In July 2019, Egyptian author and British Museum trustee Ahdaf Soueif resigned citing the museum’s intransigence on BP sponsorship, workers’ rights and the repatriation of artefacts taken in colonial times. Staff from the museum’s PCS union branch issued a statement in solidarity with her. The British Museum’s chairman took to national media to defend BP, and we debunked the misinformation he was spreading.
To coincide with the British Museum’s 2018 BP-sponsored exhibition I am Ashurbanipal: King of Assyria, King of the World, we worked in partnership with Platform and Campaign Against Arms Trade to publish a new briefing: ‘From War to Warming: the shameful story of BP in Iraq’.
At the start of 2018, we launched a new web resource – Crude Connections – to coincide with the British Museum’s BP exhibition Scythians: warriors of ancient Siberia. It revealed how BP uses sponsorship and lobbying to boost its business in Russia.
In 2016, we published a report highlighting how the British Museum had broken its own ethics rules in renewing its partnership with BP. You can read it here.
Quick Facts
BP Sponsorship of the British Museum
BP has been a sponsor of the British Museum since 1996 and is currently the title sponsor of the museum’s major exhibitions.

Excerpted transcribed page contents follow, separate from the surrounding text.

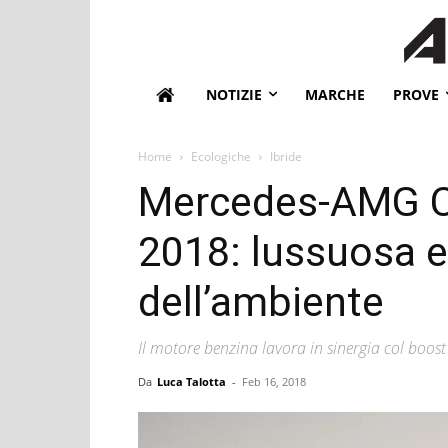
NOTIZIE
MARCHE
PROVE
Home
Ecologiche
Ibride
Mercedes-AMG 
2018: lussuosa e
dell’ambiente
Il motore benzina lavora in sinergia col boost 
Da
Luca Talotta
-
Feb 16, 2018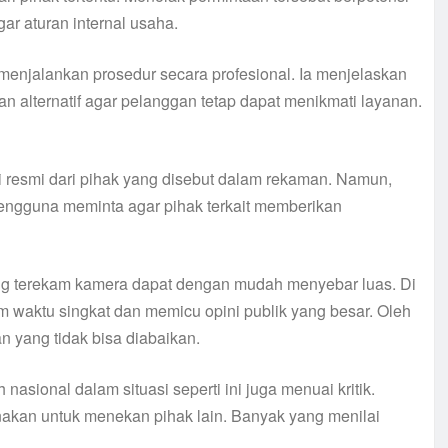
r aturan internal usaha.
 menjalankan prosedur secara profesional. Ia menjelaskan
kan alternatif agar pelanggan tetap dapat menikmati layanan.
kasi resmi dari pihak yang disebut dalam rekaman. Namun,
engguna meminta agar pihak terkait memberikan
ang terekam kamera dapat dengan mudah menyebar luas. Di
am waktu singkat dan memicu opini publik yang besar. Oleh
an yang tidak bisa diabaikan.
asional dalam situasi seperti ini juga menuai kritik.
gunakan untuk menekan pihak lain. Banyak yang menilai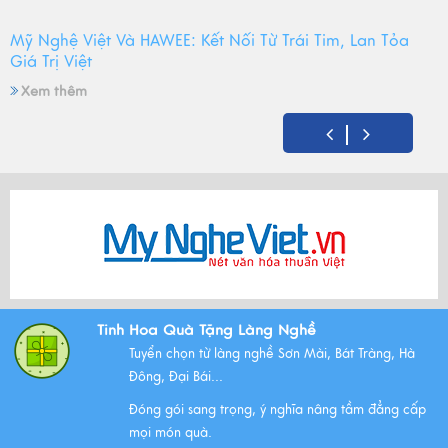
Mỹ Nghệ Việt Và HAWEE: Kết Nối Từ Trái Tim, Lan Tỏa
Giá Trị Việt
Xem thêm
Mỹ Nghệ Việt tròn 14 tuổi - Hành trình gìn giữ hồn Việt
và mùa sinh nhật đong đầy yêu thương
Xem thêm
Bộ Tam Sự Là Gì ? Bộ Tam Sự Có Ý Nghĩa Như Thế Nào
Tinh Hoa Quà Tặng Làng Nghề
Trong Văn Hóa Thờ Cúng?
Tuyển chọn từ làng nghề Sơn Mài, Bát Tràng, Hà
Xem thêm
Đông, Đại Bái...
Đóng gói sang trọng, ý nghĩa nâng tầm đẳng cấp
mọi món quà.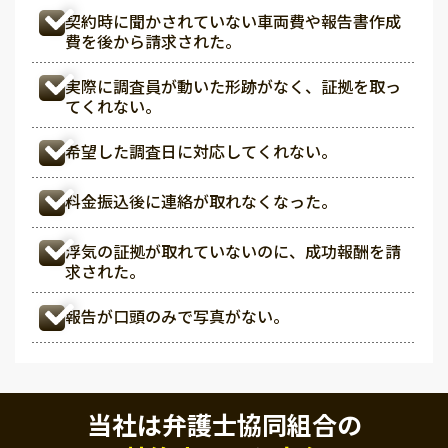
契約時に聞かされていない車両費や報告書作成
費を後から請求された。
実際に調査員が動いた形跡がなく、証拠を取っ
てくれない。
希望した調査日に対応してくれない。
料金振込後に連絡が取れなくなった。
浮気の証拠が取れていないのに、成功報酬を請
求された。
報告が口頭のみで写真がない。
当社は弁護士協同組合の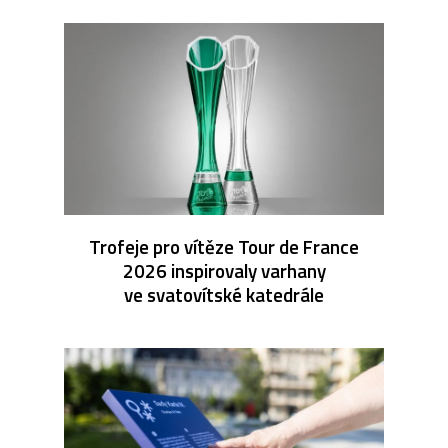
Trofeje pro vítěze Tour de France
2026 inspirovaly varhany
ve svatovítské katedrále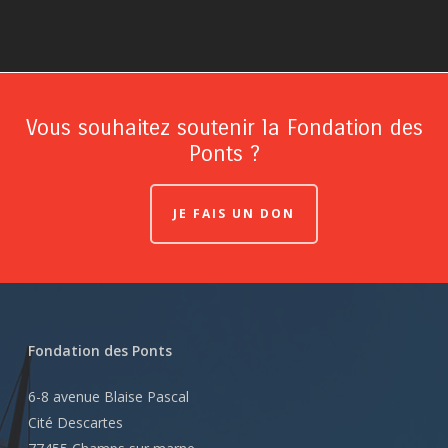
Vous souhaitez soutenir la Fondation des
Ponts ?
JE FAIS UN DON
Fondation des Ponts
6-8 avenue Blaise Pascal
Cité Descartes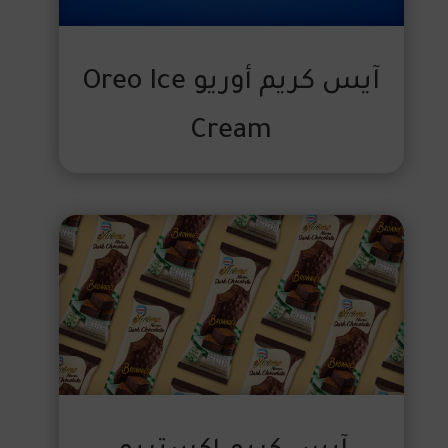
آيس كريم أوريو Oreo Ice
Cream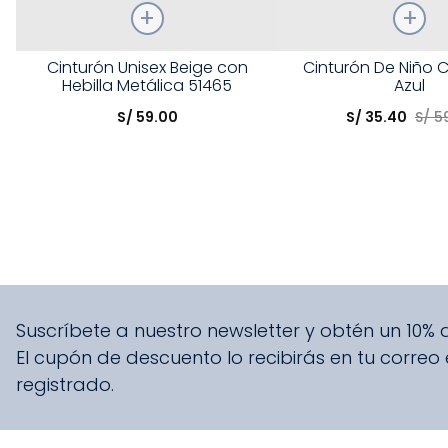
Talla
Talla
Cinturón Unisex Beige con
Cinturón De Niño 
Hebilla Metálica 51465
Azul
Elige una opción
Elige una opción
S/
59
.
00
S/
35
.
40
S/
5
COMPRAR
COMPRA
Suscríbete a nuestro newsletter y obtén un 10%
El cupón de descuento lo recibirás en tu correo
registrado.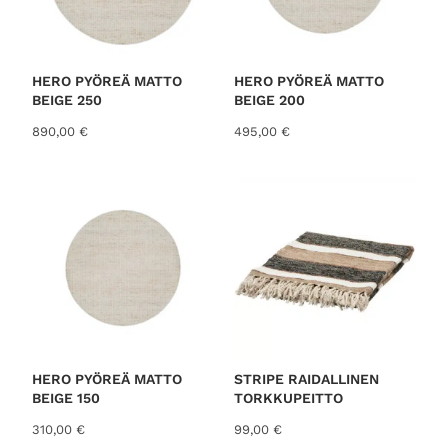
HERO PYÖREÄ MATTO
HERO PYÖREÄ MATTO
BEIGE 250
BEIGE 200
890,00
€
495,00
€
HERO PYÖREÄ MATTO
STRIPE RAIDALLINEN
BEIGE 150
TORKKUPEITTO
310,00
€
99,00
€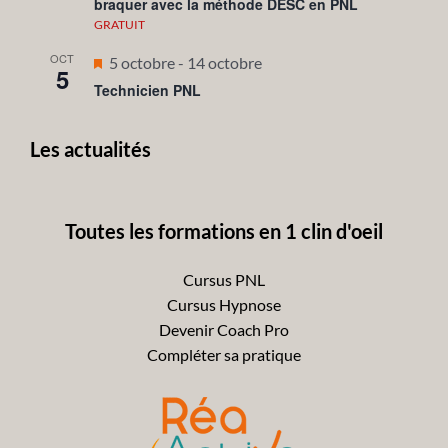
braquer avec la méthode DESC en PNL
avant
GRATUIT
OCT
Mis
5 octobre
-
14 octobre
5
en
Technicien PNL
avant
Les actualités
Toutes les formations en 1 clin d'oeil
Cursus PNL
Cursus Hypnose
Devenir Coach Pro
Compléter sa pratique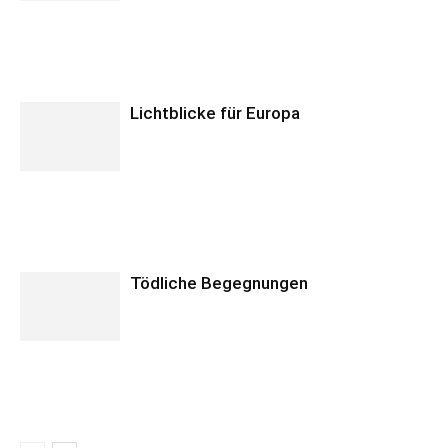
Lichtblicke für Europa
Tödliche Begegnungen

- The ‘BP Exhibitions’ allow the company to boost its brand by associating itself with the UK’s most visted cultural institution.
- As part of the redevelopment of the museum’s Great Court in 2000, BP gave money to create the ‘BP Lecture Theatre’ where the museum’s major events are hosted.
- BP uses the museum as the setting for its annual business reception, as well as many other private events where it entertains strategically important policy-makers.